[Task item] Scan the entries line by line and return those with "pojazdów".

[Extracted page text data]
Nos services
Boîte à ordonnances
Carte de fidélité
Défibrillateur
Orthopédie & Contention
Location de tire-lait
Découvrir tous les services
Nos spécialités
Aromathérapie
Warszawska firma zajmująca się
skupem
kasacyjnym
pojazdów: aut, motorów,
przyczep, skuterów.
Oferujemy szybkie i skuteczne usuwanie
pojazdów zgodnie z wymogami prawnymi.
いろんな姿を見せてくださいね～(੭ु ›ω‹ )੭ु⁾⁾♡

...

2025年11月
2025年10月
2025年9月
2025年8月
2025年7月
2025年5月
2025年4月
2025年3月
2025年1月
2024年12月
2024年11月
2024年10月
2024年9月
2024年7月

[Response to the exercise]
pojazdów: aut, motorów,
pojazdów zgodnie z wymogami prawnymi.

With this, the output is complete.